- [BRIEF]:
Find "ハードディスクを交換するべく値段を調べてみ" and "に取材。TORRAS「MiniM" in the records below. Copy the lines holding them and every line between, exactly, and no others.

══════════

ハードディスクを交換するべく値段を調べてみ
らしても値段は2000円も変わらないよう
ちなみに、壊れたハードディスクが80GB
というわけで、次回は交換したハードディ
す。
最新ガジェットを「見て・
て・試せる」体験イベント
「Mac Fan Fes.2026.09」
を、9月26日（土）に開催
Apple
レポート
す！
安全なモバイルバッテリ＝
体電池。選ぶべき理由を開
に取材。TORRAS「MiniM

══════════

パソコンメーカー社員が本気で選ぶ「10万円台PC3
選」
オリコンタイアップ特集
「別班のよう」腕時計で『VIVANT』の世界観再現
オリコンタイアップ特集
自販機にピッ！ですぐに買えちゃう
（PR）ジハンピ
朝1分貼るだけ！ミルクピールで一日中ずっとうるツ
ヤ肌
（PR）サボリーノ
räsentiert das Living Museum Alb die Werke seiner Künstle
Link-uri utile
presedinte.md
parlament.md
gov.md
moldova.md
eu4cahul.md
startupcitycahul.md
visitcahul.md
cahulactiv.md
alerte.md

══════════

- [WRITTEN SOLUTION]:
ハードディスクを交換するべく値段を調べてみ
らしても値段は2000円も変わらないよう
ちなみに、壊れたハードディスクが80GB
というわけで、次回は交換したハードディ
す。
最新ガジェットを「見て・
て・試せる」体験イベント
「Mac Fan Fes.2026.09」
を、9月26日（土）に開催
Apple
レポート
す！
安全なモバイルバッテリ＝
体電池。選ぶべき理由を開
に取材。TORRAS「MiniM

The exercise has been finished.